Thứ Năm, 20 tháng 12, 2012

11th Circuit Reverses Judge Ryskamp in 18th Century Historical Dispute!



It's rare, given the standard, for an appellate court to reverse the factual findings of a district judge made during a bench trial.

It's even rarer when the subject matter is an arcane dispute that dates back to Napoleon times.

First, get a load of the parties:
Plaintiff-Appellant Sovereign Military Hospitaller Order of Saint John of Jerusalem of Rhodes and of Malta (Plaintiff Order) is a religious order of the Roman Catholic Church that undertakes charitable work internationally. Defendant-Appellee The Florida Priory of the Knights Hospitallers of the Sovereign Order of Saint John of Jerusalem, Knights of Malta, The Ecumenical Order (The Florida Priory) is also a charitable organization, having an expressly ecumenical, rather than Catholic, association.
Then there's the factual history, recounted like it came from a Dan Brown novel:
According to these witnesses, Plaintiff Order was founded in Jerusalem in the eleventh century. (D.E. 144, 37:11–12.) It relocated to the City of Acre and later to the island of Rhodes, where it was known as the Knights of Rhodes. (Id. at 37:12–16.) After spending about two hundred years on the island of Rhodes, the group located in Malta (becoming the Order of Malta), which had been ceded for the Order’s use by Emperor Charles V. (Id. at 37:16–18.).....Around 1797 or 1798, the Order of Malta was suffering financial hardship and sought monetary support from Czar Paul I of Russia. (Id. at 108:20–109:3.) Two knights went to Russia seeking to obtain the property of the former Polish priory, and out of this visit came an agreement to create a Catholic-affiliated Russian priory. (Id. at 110:25–111:9.)

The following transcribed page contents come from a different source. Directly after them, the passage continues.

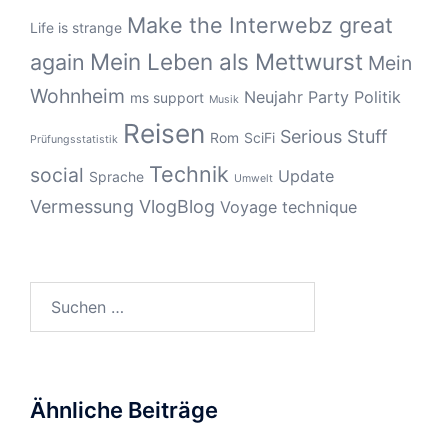
Make the Interwebz great
Life is strange
Mein Leben als Mettwurst
again
Mein
Wohnheim
Neujahr
Party
Politik
ms support
Musik
Reisen
Serious Stuff
Rom
SciFi
Prüfungsstatistik
Technik
social
Update
Sprache
Umwelt
Vermessung
VlogBlog
Voyage technique
Suchen
nach:
Ähnliche Beiträge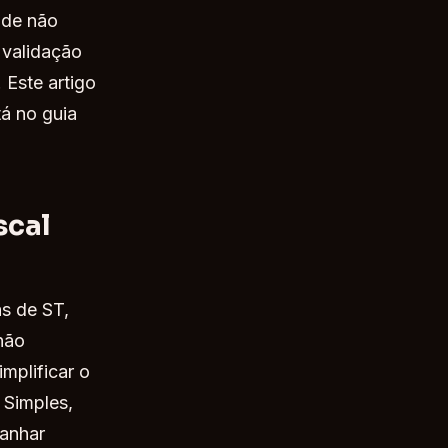
 de não
 validação
 Este artigo
tá no guia
scal
as de ST,
não
mplificar o
 Simples,
ganhar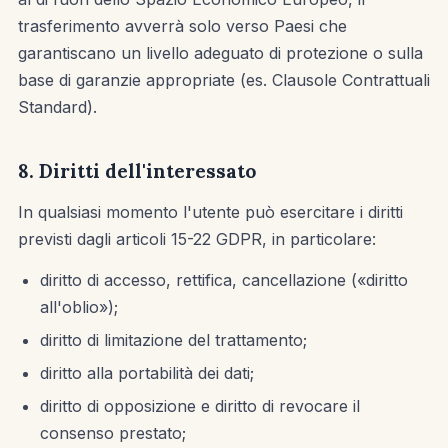
trasferimento avverrà solo verso Paesi che
garantiscano un livello adeguato di protezione o sulla
base di garanzie appropriate (es. Clausole Contrattuali
Standard).
8. Diritti dell'interessato
In qualsiasi momento l'utente può esercitare i diritti
previsti dagli articoli 15-22 GDPR, in particolare:
diritto di accesso, rettifica, cancellazione («diritto
all'oblio»);
diritto di limitazione del trattamento;
diritto alla portabilità dei dati;
diritto di opposizione e diritto di revocare il
consenso prestato;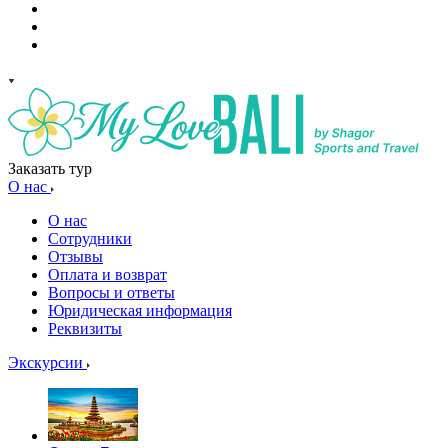
Заказать тур
О нас
О нас
Сотрудники
Отзывы
Оплата и возврат
Вопросы и ответы
Юридическая информация
Реквизиты
Экскурсии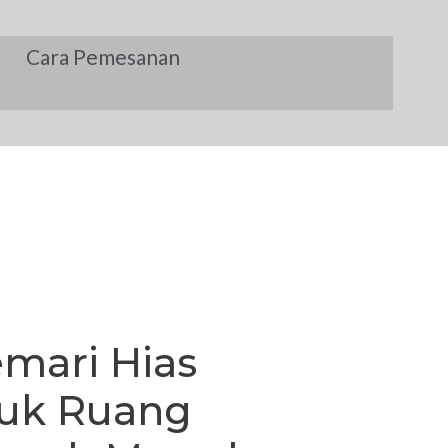
Cara Pemesanan
mari Hias
tuk Ruang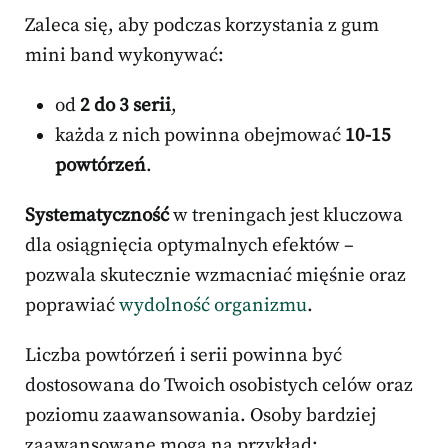
Zaleca się, aby podczas korzystania z gum
mini band wykonywać:
od
2 do 3 serii
,
każda z nich powinna obejmować
10-15
powtórzeń
.
Systematyczność
w treningach jest kluczowa
dla osiągnięcia optymalnych efektów –
pozwala skutecznie wzmacniać mięśnie oraz
poprawiać
wydolność organizmu
.
Liczba powtórzeń i serii powinna być
dostosowana do Twoich osobistych celów oraz
poziomu zaawansowania. Osoby bardziej
zaawansowane mogą na przykład: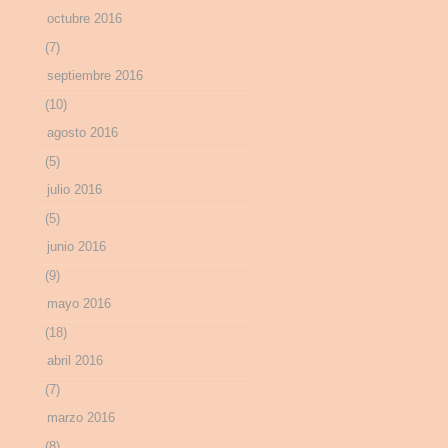
octubre 2016
(7)
septiembre 2016
(10)
agosto 2016
(5)
julio 2016
(5)
junio 2016
(9)
mayo 2016
(18)
abril 2016
(7)
marzo 2016
(8)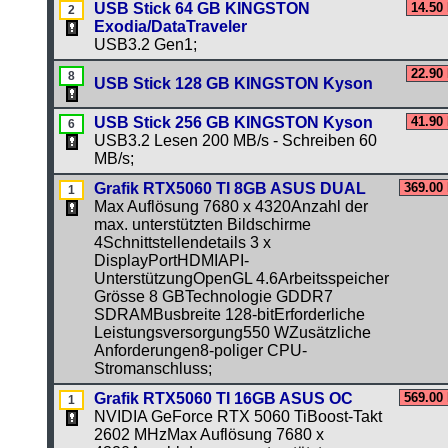
USB Stick 64 GB KINGSTON
14.50
Exodia/DataTraveler
USB3.2 Gen1;
22.90
USB Stick 128 GB KINGSTON Kyson
USB Stick 256 GB KINGSTON Kyson
41.90
USB3.2 Lesen 200 MB/s - Schreiben 60
MB/s;
Grafik RTX5060 TI 8GB ASUS DUAL
369.00
Max Auflösung 7680 x 4320Anzahl der
max. unterstützten Bildschirme
4Schnittstellendetails 3 x
DisplayPortHDMIAPI-
UnterstützungOpenGL 4.6Arbeitsspeicher
Grösse 8 GBTechnologie GDDR7
SDRAMBusbreite 128-bitErforderliche
Leistungsversorgung550 WZusätzliche
Anforderungen8-poliger CPU-
Stromanschluss;
Grafik RTX5060 TI 16GB ASUS OC
569.00
NVIDIA GeForce RTX 5060 TiBoost-Takt
2602 MHzMax Auflösung 7680 x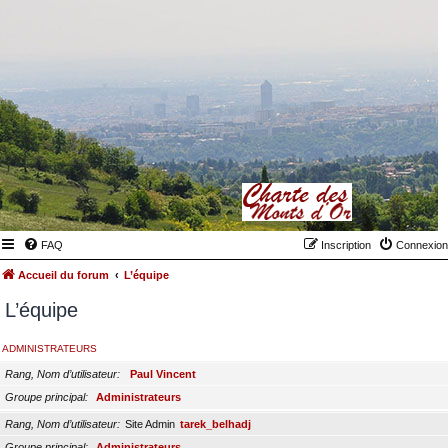
FAQ
Inscription
Connexion
Accueil du forum
L’équipe
L’équipe
ADMINISTRATEURS
Rang, Nom d’utilisateur
Paul Vincent
Groupe principal
Administrateurs
Rang, Nom d’utilisateur
Site Admin
tarek_belhadj
Groupe principal
Administrateurs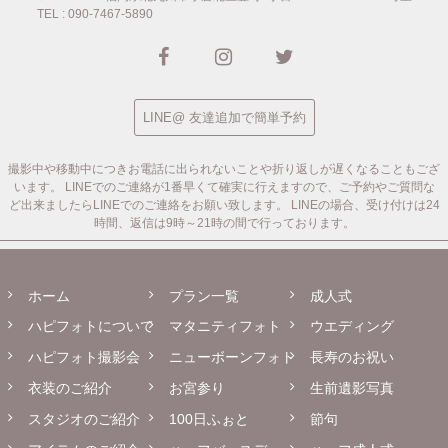
TEL : 090-7467-5890
LINE@ 友達追加で簡単予約
撮影中や移動中につきお電話に出られないことや折り返しが遅くなることもござ
います。
LINEでのご連絡が1番早くて確実に行えますので、ご予約やご質問な
ど出来ましたらLINEでのご連絡をお願い致します。
LINEの場合、受け付けは24
時間、返信は9時～21時の間で行っております。
ホーム
プラン一覧
成人式
ハピフォトについて
マタニティフォト
ウエディング
ハピフォト撮影会
ニューボーンフォト
長寿のお祝い
衣装のご紹介
お宮参り
生前遺影写真
スタジオのご紹介
100日ふぉと
節句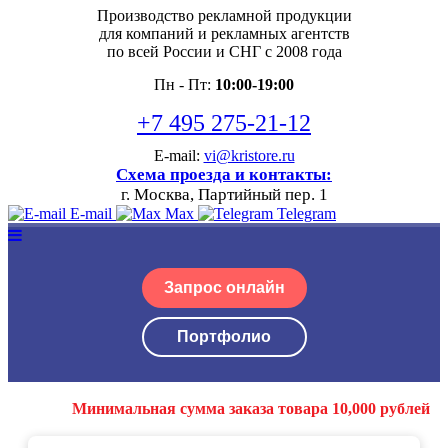
Производство рекламной продукции
для компаний и рекламных агентств
по всей России и СНГ с 2008 года
Пн - Пт:
10:00-19:00
+7 495 275-21-12
E-mail:
vi@kristore.ru
Схема проезда и контакты:
г. Москва, Партийный пер. 1
E-mail
Max
Telegram
Запрос онлайн
Портфолио
Минимальная сумма заказа товара 10,000 рублей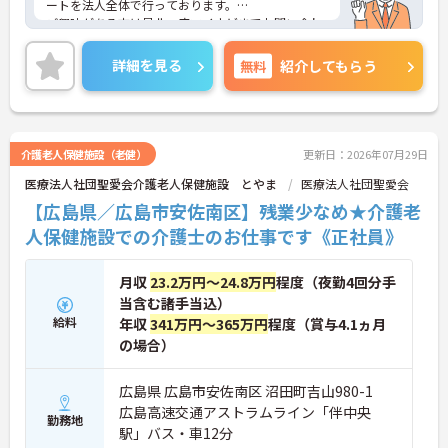
ートを法人全体で行っております。
ご興味がある方は是非一度マイナビまでお問い合わ
せください。さらに詳細などお伝えします！
詳細を見る
無料
紹介してもらう
介護老人保健施設（老健）
更新日：2026年07月29日
医療法人社団聖愛会介護老人保健施設 とやま
医療法人社団聖愛会
【広島県／広島市安佐南区】残業少なめ★介護老
人保健施設での介護士のお仕事です《正社員》
月収
23.2万円～24.8万円
程度（夜勤4回分手
当含む諸手当込）
給料
年収
341万円～365万円
程度（賞与4.1ヵ月
の場合）
広島県 広島市安佐南区 沼田町吉山980-1
広島高速交通アストラムライン「伴中央
勤務地
駅」バス・車12分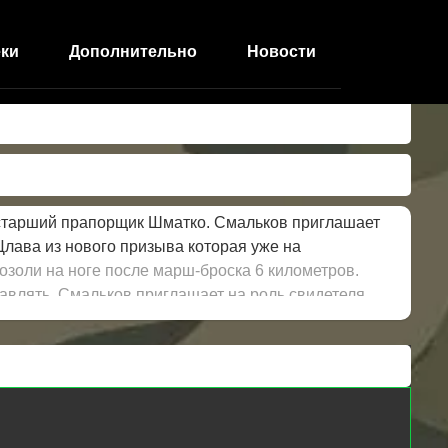
ки
Дополнительно
Новости
д старший прапорщик Шматко. Смальков приглашает
Цлава из нового призыва которая уже на
мозоли на ноге после марш-броска 6 километров.
равлять. Смальков приглашает на роль свидетеля
 собственную свадьбу из-за того, что машина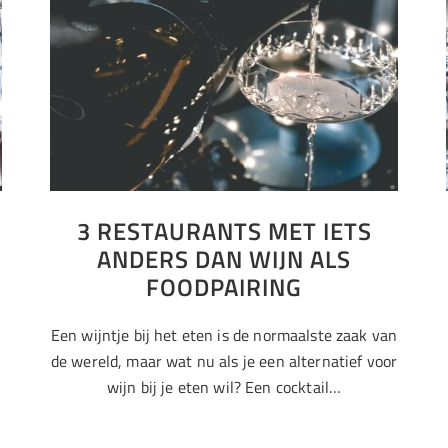
3 RESTAURANTS MET IETS
ANDERS DAN WIJN ALS
FOODPAIRING
Een wijntje bij het eten is de normaalste zaak van
de wereld, maar wat nu als je een alternatief voor
wijn bij je eten wil? Een cocktail…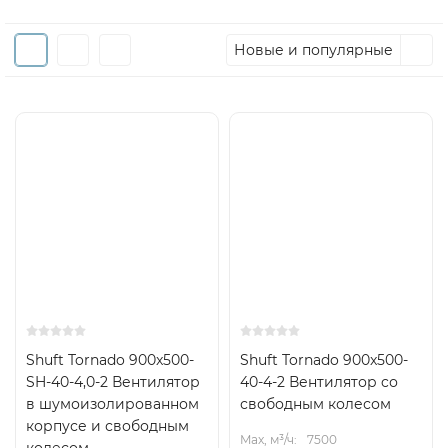
Новые и популярные
Shuft Tornado 900x500-
Shuft Tornado 900x500-
SH-40-4,0-2 Вентилятор
40-4-2 Вентилятор cо
в шумоизолированном
свободным колесом
корпусе и свободным
Max, м³/ч:
7500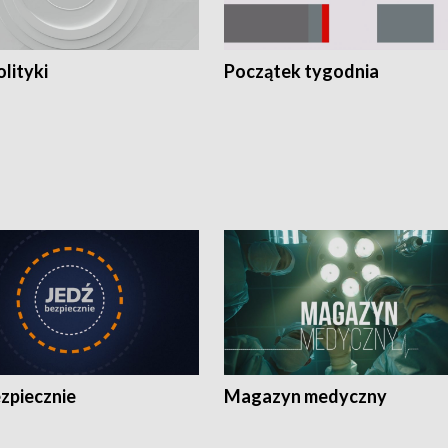
olityki
Początek tygodnia
zpiecznie
Magazyn medyczny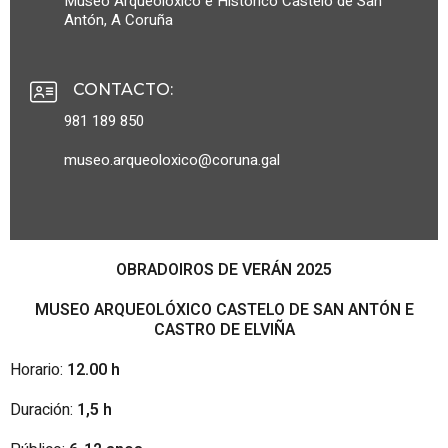
Museo Arqueolóxico e Histórico Castelo de San
Antón, A Coruña
CONTACTO
:
981 189 850
museo.arqueoloxico@coruna.gal
OBRADOIROS DE VERÁN 2025
MUSEO ARQUEOLÓXICO CASTELO DE SAN ANTÓN E
CASTRO DE ELVIÑA
Horario:
12.00 h
Duración:
1,5 h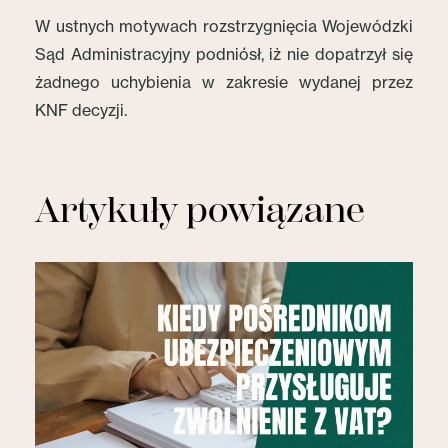
W ustnych motywach rozstrzygnięcia Wojewódzki
Sąd Administracyjny podniósł, iż nie dopatrzył się
żadnego uchybienia w zakresie wydanej przez
KNF decyzji.
Artykuły powiązane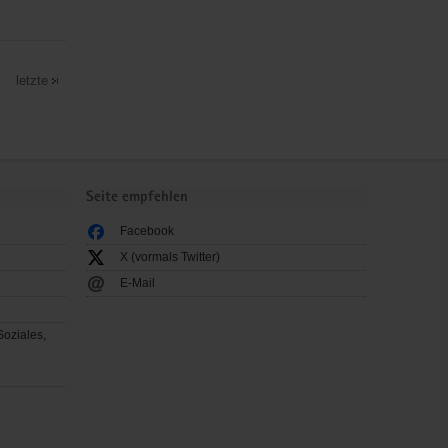
letzte
Seite empfehlen
Facebook
X (vormals Twitter)
E-Mail
Soziales,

In 1798, Napoleon expelled the Order of Malta and its knights from the island of Malta, and the organization relocated to present-day Italy. (D.E. 144, 37:17–19; D.E. 145, 111:13–25.)2 The Order of Malta’s Grand Master at the time, Ferdinand von Hompesch zu Bolheim, wrote to Czar Paul I for support after this expulsion. (D.E. 145, 111:12–18.) Czar Paul I, in response to the request for assistance and “for reasons best known to himself,” created a non-Catholic order for the non-Catholic members of his court. (Id. at 112:6–10.) What happened next forms the crux of both parties’ historical arguments.
Ok, I've had enough.

Listen, nobody loves history more than I do, but if tune into the History Channel it's because I'm interested in ancient sex or Bigfoot.

(Actually, it's just a matter of time before those two concepts converge).